Locals say recent clashes between the Afghan Taliban and the Pakistani militant faction Lashkar-e Islam have forced them to leave Naziyan, a mountainous district near Pakistan's border in the eastern Afghan province of Nangarhar.

Naziyan tribal leader Malak Suhail told Radio Mashaal that more than 1,500 families left the district in late April.

"People are forced to seek shelter in the nearby plains of the Margo Desert. Initially the militants only allowed women to leave, but later they allowed families to escape fighting in the region."

Shafiqullah, who like many Afghans goes by only one name, is one of the displaced Naziyan residents. He now lives in a tent in the scorching Margo Desert near the Pakistani border crossing of Torkham.

"People have suffered very badly. We were forced to leave our homes, schools, and crops," he said.

Shafiqullah blames the Afghan government for failing to address the fighting in Naziyan.

Saidullah Shinwari, another displaced Naziyan resident, is also disappointed with Kabul's response.

"We face a lot of problems. We don’t have clean water. Some people have developed mental problems because of the stress. Children, women, and elderly are suffering terribly," said Shinwari.

Clashes in Naziyan erupted last fall after Lashkar-e Islam militants fled to Afghanistan from a major Pakistani military offensive in the nearby Tirah region, a remote valley in Pakistan's northwestern Khyber tribal district.
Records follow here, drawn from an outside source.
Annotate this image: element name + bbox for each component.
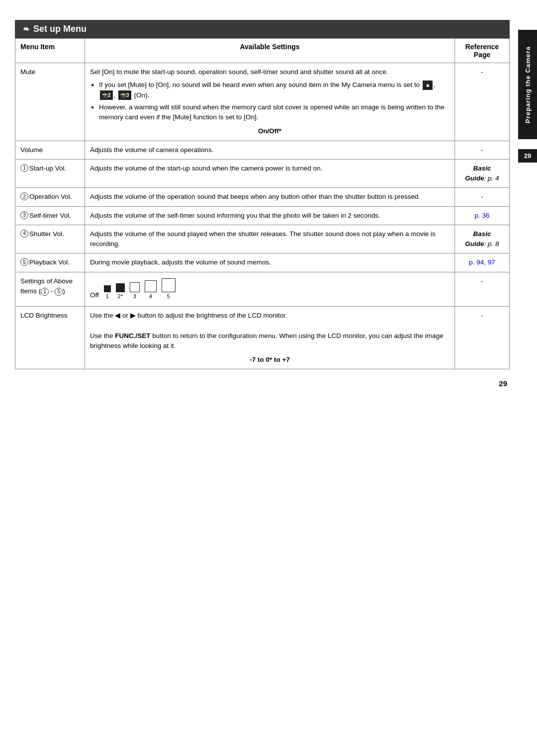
vol-icon-4 [145, 280, 157, 292]
table-header-row: Menu Item Available Settings ReferencePa… [15, 39, 510, 63]
menu-item-lcd-brightness: LCD Brightness [15, 307, 85, 369]
ref-startup-vol: BasicGuide: p. 4 [455, 159, 510, 188]
main-table: Menu Item Available Settings ReferencePa… [15, 38, 510, 369]
circle-1: 1 [41, 288, 49, 296]
table-row: 5 Playback Vol. During movie playback, a… [15, 253, 510, 272]
header-reference-page: ReferencePage [455, 39, 510, 63]
table-row: 1 Start-up Vol. Adjusts the volume of th… [15, 159, 510, 188]
num-3: 3 [20, 211, 28, 219]
ref-lcd-brightness: - [455, 307, 510, 369]
page-number: 29 [0, 369, 537, 393]
cam-icon-1: ■ [423, 81, 433, 90]
menu-item-shutter-vol: 4 Shutter Vol. [15, 225, 85, 253]
header-menu-item: Menu Item [15, 39, 85, 63]
vol-level-2: 2* [116, 283, 125, 301]
vol-icon-2 [116, 283, 125, 292]
settings-volume: Adjusts the volume of camera operations. [85, 141, 455, 159]
page-wrapper: Preparing the Camera 29 ❧ Set up Menu Me… [0, 0, 537, 756]
menu-item-settings-above: Settings of Above Items (1 - 5) [15, 272, 85, 307]
mute-bullets: If you set [Mute] to [On], no sound will… [90, 80, 449, 122]
settings-operation-vol: Adjusts the volume of the operation soun… [85, 188, 455, 206]
menu-item-operation-vol: 2 Operation Vol. [15, 188, 85, 206]
section-title: Set up Menu [33, 24, 87, 34]
menu-item-self-timer-vol: 3 Self-timer Vol. [15, 206, 85, 225]
section-icon: ❧ [23, 24, 29, 34]
vol-icon-5 [162, 278, 176, 292]
menu-item-playback-vol: 5 Playback Vol. [15, 253, 85, 272]
menu-item-volume: Volume [15, 141, 85, 159]
vol-icons-container: Off 1 2* [90, 276, 449, 303]
settings-playback-vol: During movie playback, adjusts the volum… [85, 253, 455, 272]
ref-mute: - [455, 63, 510, 141]
circle-5: 5 [55, 288, 63, 296]
content-area: ❧ Set up Menu Menu Item Available Settin… [15, 20, 510, 369]
table-row: 2 Operation Vol. Adjusts the volume of t… [15, 188, 510, 206]
num-4: 4 [20, 230, 28, 238]
lcd-setting-value: -7 to 0* to +7 [90, 355, 449, 365]
vol-off-label: Off [90, 290, 99, 300]
mute-bullet-1: If you set [Mute] to [On], no sound will… [90, 80, 449, 100]
settings-startup-vol: Adjusts the volume of the start-up sound… [85, 159, 455, 188]
settings-self-timer-vol: Adjusts the volume of the self-timer sou… [85, 206, 455, 225]
header-available-settings: Available Settings [85, 39, 455, 63]
page-badge-number: 29 [524, 152, 531, 160]
settings-lcd-brightness: Use the ◀ or ▶ button to adjust the brig… [85, 307, 455, 369]
vol-level-4: 4 [145, 280, 157, 301]
settings-mute: Set [On] to mute the start-up sound, ope… [85, 63, 455, 141]
ref-volume: - [455, 141, 510, 159]
cam-icon-2: 📸2 [100, 90, 113, 100]
settings-shutter-vol: Adjusts the volume of the sound played w… [85, 225, 455, 253]
mute-setting-value: On/Off* [90, 126, 449, 136]
table-row: Volume Adjusts the volume of camera oper… [15, 141, 510, 159]
ref-self-timer-vol: p. 36 [455, 206, 510, 225]
vol-level-3: 3 [130, 282, 140, 301]
ref-settings-above: - [455, 272, 510, 307]
page-number-label: 29 [499, 379, 507, 388]
table-row: 4 Shutter Vol. Adjusts the volume of the… [15, 225, 510, 253]
section-header: ❧ Set up Menu [15, 20, 510, 38]
table-row: Settings of Above Items (1 - 5) Off 1 [15, 272, 510, 307]
vol-icon-3 [130, 282, 140, 292]
table-row: LCD Brightness Use the ◀ or ▶ button to … [15, 307, 510, 369]
ref-playback-vol: p. 94, 97 [455, 253, 510, 272]
ref-operation-vol: - [455, 188, 510, 206]
ref-shutter-vol: BasicGuide: p. 8 [455, 225, 510, 253]
vol-icon-1 [104, 285, 111, 292]
table-row: Mute Set [On] to mute the start-up sound… [15, 63, 510, 141]
vol-level-1: 1 [104, 285, 111, 301]
settings-above-items: Off 1 2* [85, 272, 455, 307]
menu-item-mute: Mute [15, 63, 85, 141]
vol-level-5: 5 [162, 278, 176, 301]
page-num-badge: 29 [518, 149, 537, 163]
mute-bullet-2: However, a warning will still sound when… [90, 102, 449, 123]
num-5: 5 [20, 258, 28, 266]
num-1: 1 [20, 164, 28, 172]
table-row: 3 Self-timer Vol. Adjusts the volume of … [15, 206, 510, 225]
side-tab: Preparing the Camera [518, 30, 537, 139]
cam-icon-3: 📸3 [118, 90, 131, 100]
side-tab-label: Preparing the Camera [524, 46, 532, 123]
num-2: 2 [20, 192, 28, 200]
menu-item-startup-vol: 1 Start-up Vol. [15, 159, 85, 188]
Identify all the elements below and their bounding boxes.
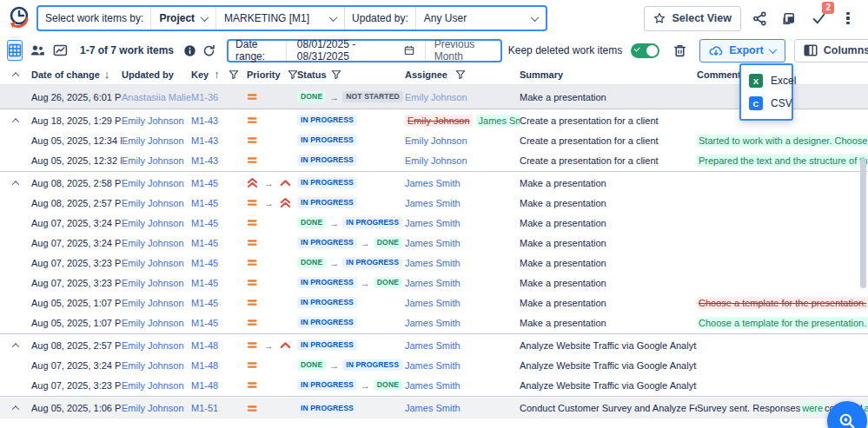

Naziyan residents say Lashkar-e Islam leader Mangal Bagh and his followers continued attacking the Pakistani military and its local militant allies in Khyber from their new bases in Afghanistan. But the Afghan Taliban viewed the group as a rival, and demanded that it either submit to Afghan Taliban command or leave Afghanistan.


In retaliation, Lashkar-e Islam ordered Naziyan residents to leave and even ordered Afghan refugees from the region to leave its erstwhile Pakistani stronghold in Bara, a town in Khyber tribal district.

Their disagreements eventually erupted into clashes in April, with both sides trying to assert control over Naziyan, where the Afghan government's authority is tenuous.

Malik Timor, a tribal leader still living in Naziyan, told Radio Free Afghanistan that entire villages in the district are now empty in the aftermath of the fighting.

He said that despite the worsening situation in Naziyan, Kabul has yet to conduct a major military operation to secure the strategic border district.

But in recent days the Afghan government and international forces seem to be moving to reassert control over the region.

Afghan officials said that at least four militants were killed in a May 14 U.S. drone strike on the border area, while Pakistani officials put the figure at 10 or more. It is not clear whether the strike was targeting Afghan Taliban or Lashkar-e Islam fighters.

Lutfullah Mashaal, a spokesman for the Afghan intelligence service, told Radio Free Afghanistan that they have shared plenty of intelligence reports about the activities of domestic and foreign terrorists in the border areas with the Afghan security forces that are responsible for providing security in the region.

But Suhail is not optimistic.

"We’ve given up on all hopes that the government will deliver security. We will leave the valley and are doing everything to survive,” he said.